(Work request)
Print, exactly as written, the line in the entries below that contains "Damit können pers" and every line after it up to and including the last. Omit pictures.

====

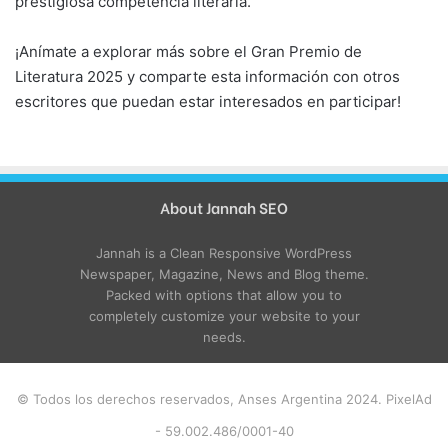
prestigiosa competencia literaria.
¡Anímate a explorar más sobre el Gran Premio de
Literatura 2025 y comparte esta información con otros
escritores que puedan estar interesados en participar!
About Jannah SEO
Jannah is a Clean Responsive WordPress
Newspaper, Magazine, News and Blog theme.
Packed with options that allow you to
completely customize your website to your
needs.
© Todos los derechos reservados, Anses Argentina 2024. PixelAd
- 59.002.486/0001-40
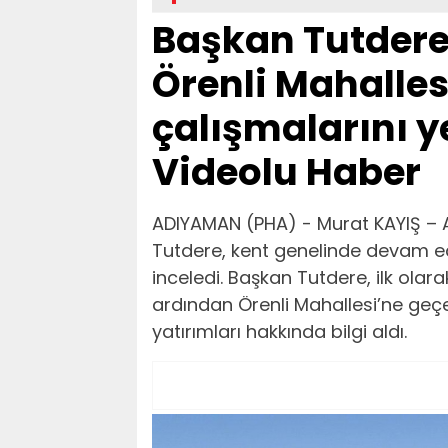
Başkan Tutdere
Örenli Mahalle
çalışmalarını y
Videolu Haber
ADIYAMAN (PHA) - Murat KAYIŞ –
Tutdere, kent genelinde devam ede
inceledi. Başkan Tutdere, ilk olar
ardından Örenli Mahallesi’ne ge
yatırımları hakkında bilgi aldı.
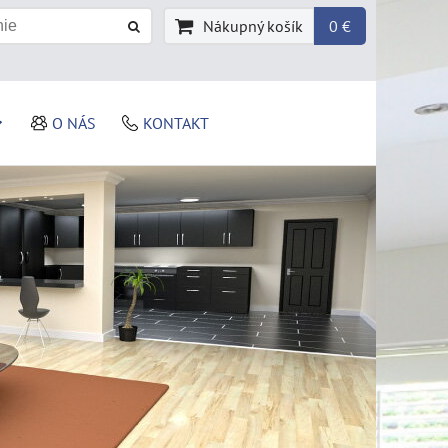
Nákupný košík
0 €
O NÁS
KONTAKT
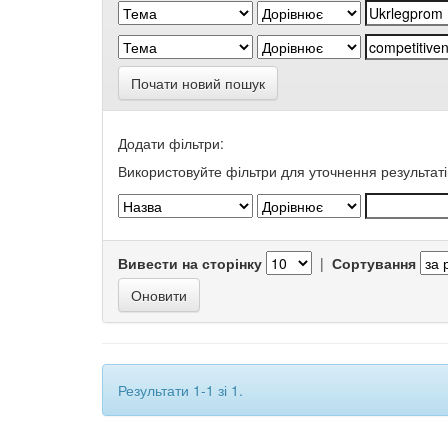
Почати новий пошук
Додати фільтри:
Використовуйте фільтри для уточнення результаті
Вивести на сторінку
|
Сортування
Результати 1-1 зі 1.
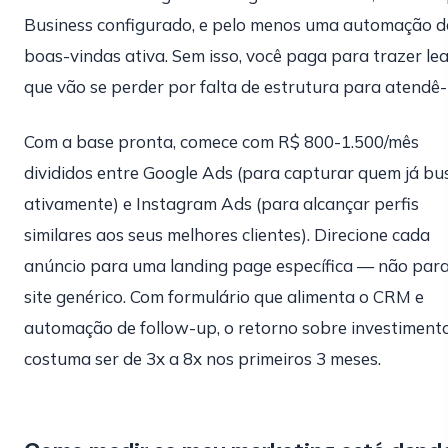
Business configurado, e pelo menos uma automação d
boas-vindas ativa. Sem isso, você paga para trazer le
que vão se perder por falta de estrutura para atendê-
Com a base pronta, comece com R$ 800-1.500/mês
divididos entre Google Ads (para capturar quem já bu
ativamente) e Instagram Ads (para alcançar perfis
similares aos seus melhores clientes). Direcione cada
anúncio para uma landing page específica — não para
site genérico. Com formulário que alimenta o CRM e
automação de follow-up, o retorno sobre investiment
costuma ser de 3x a 8x nos primeiros 3 meses.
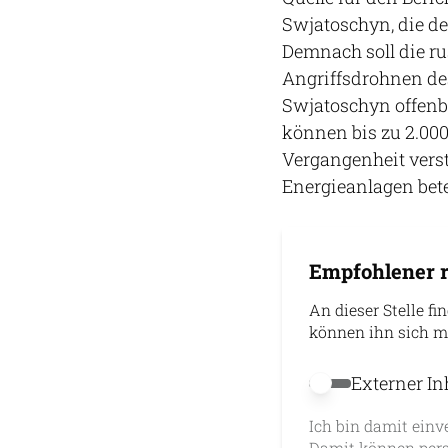
Swjatoschyn, die de
Demnach soll die r
Angriffsdrohnen des
Swjatoschyn offenba
können bis zu 2.000
Vergangenheit verst
Energieanlagen betei
Empfohlener r
An dieser Stelle fi
können ihn sich m
Externer In
Externer Inhalt 
Ich bin damit einv
Damit können pers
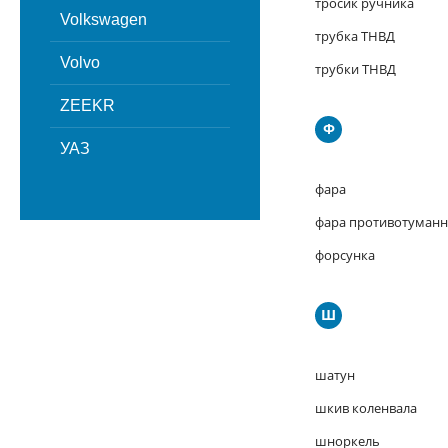
тросик ручника
Volkswagen
трубка ТНВД
Volvo
трубки ТНВД
ZEEKR
Ф
УАЗ
фара
фара противотуманн
форсунка
Ш
шатун
шкив коленвала
шноркель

====

(Expected answer)
Damit können pers
тросик ручника
Volkswagen
трубка ТНВД
Volvo
трубки ТНВД
ZEEKR
Ф
УАЗ
фара
фара противотуманн
форсунка
Ш
шатун
шкив коленвала
шноркель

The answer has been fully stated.